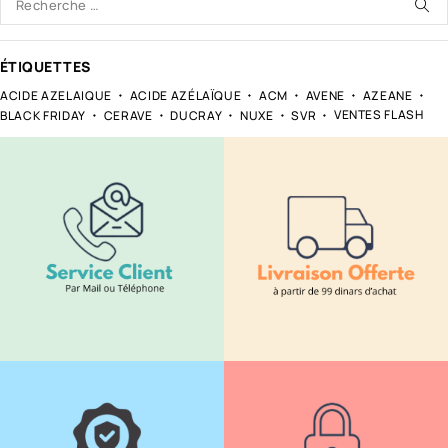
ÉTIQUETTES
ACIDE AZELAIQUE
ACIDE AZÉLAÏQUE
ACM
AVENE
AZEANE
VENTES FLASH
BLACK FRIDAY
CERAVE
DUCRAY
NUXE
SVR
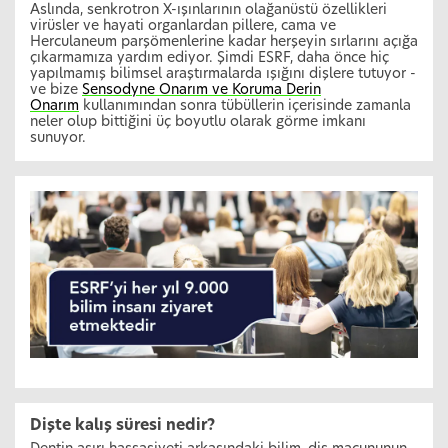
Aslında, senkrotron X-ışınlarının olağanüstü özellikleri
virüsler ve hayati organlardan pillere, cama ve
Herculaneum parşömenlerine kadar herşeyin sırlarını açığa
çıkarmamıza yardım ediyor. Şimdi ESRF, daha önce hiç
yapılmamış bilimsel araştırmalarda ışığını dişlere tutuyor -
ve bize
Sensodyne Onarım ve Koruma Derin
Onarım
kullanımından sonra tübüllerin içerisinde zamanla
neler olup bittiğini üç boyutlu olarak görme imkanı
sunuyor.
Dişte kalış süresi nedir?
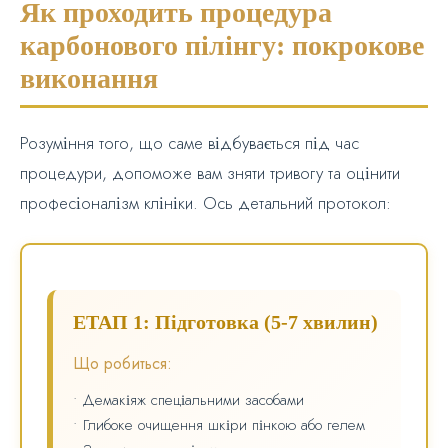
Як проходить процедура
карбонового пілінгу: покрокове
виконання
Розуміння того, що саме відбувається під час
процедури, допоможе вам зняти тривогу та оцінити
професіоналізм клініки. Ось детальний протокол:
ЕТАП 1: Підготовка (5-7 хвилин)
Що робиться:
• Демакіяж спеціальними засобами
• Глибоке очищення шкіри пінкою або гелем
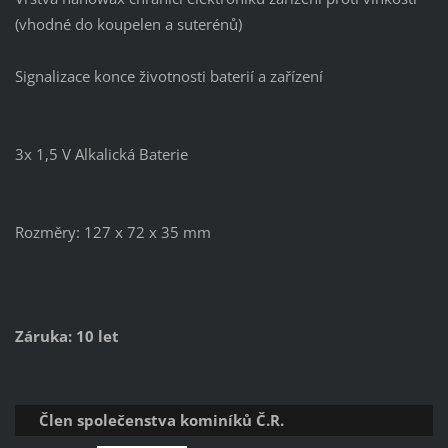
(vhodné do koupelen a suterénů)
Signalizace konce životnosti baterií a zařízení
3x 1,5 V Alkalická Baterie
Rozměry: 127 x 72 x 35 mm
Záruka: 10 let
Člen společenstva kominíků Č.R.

####

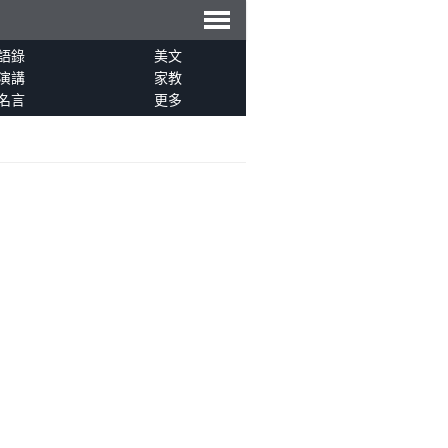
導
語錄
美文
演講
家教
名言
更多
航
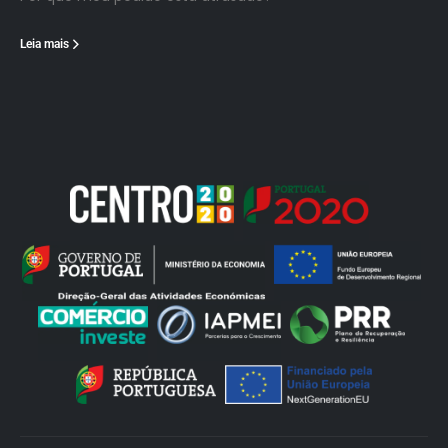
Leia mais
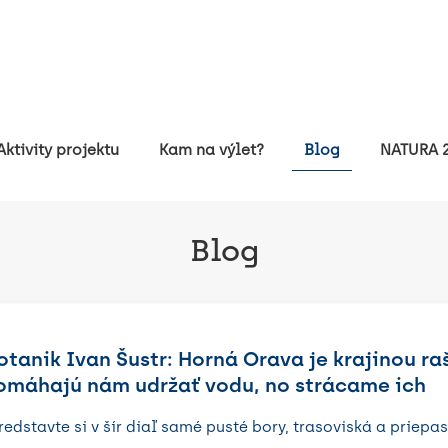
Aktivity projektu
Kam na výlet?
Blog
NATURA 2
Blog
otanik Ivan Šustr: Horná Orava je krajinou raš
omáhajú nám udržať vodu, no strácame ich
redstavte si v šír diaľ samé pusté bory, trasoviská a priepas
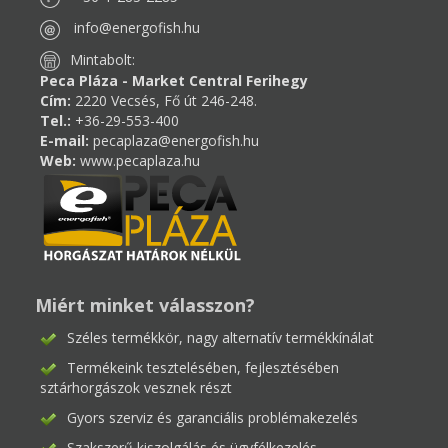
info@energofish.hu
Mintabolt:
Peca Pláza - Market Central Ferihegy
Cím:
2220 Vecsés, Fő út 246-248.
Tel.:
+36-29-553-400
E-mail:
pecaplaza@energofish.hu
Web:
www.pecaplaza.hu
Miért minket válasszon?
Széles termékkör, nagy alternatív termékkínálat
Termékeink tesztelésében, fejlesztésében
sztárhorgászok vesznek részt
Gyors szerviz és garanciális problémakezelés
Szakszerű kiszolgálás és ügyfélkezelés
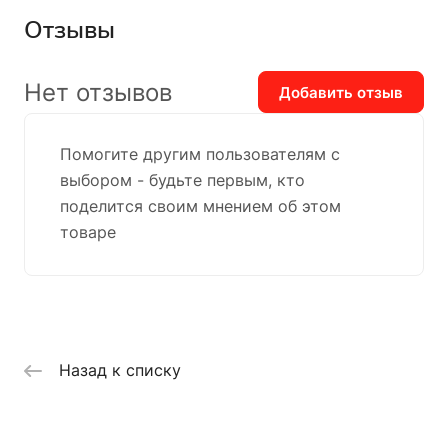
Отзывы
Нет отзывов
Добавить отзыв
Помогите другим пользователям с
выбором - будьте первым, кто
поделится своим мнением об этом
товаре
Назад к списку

####

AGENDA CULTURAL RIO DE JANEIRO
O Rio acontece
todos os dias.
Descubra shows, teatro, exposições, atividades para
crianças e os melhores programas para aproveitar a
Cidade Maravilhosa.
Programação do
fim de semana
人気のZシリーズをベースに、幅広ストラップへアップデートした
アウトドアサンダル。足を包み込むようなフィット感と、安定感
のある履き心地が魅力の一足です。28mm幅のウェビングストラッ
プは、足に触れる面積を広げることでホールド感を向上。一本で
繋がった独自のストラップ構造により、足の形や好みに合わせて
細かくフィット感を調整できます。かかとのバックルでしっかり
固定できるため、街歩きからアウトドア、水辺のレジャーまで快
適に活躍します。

####

• THE TASK
The entries above hold a line with "Помогите другим пользователям с" and a later line with "Назад к списку". Write out exactly those lines and all lines between, nothing more.

• OUTPUT
Помогите другим пользователям с
выбором - будьте первым, кто
поделится своим мнением об этом
товаре
Назад к списку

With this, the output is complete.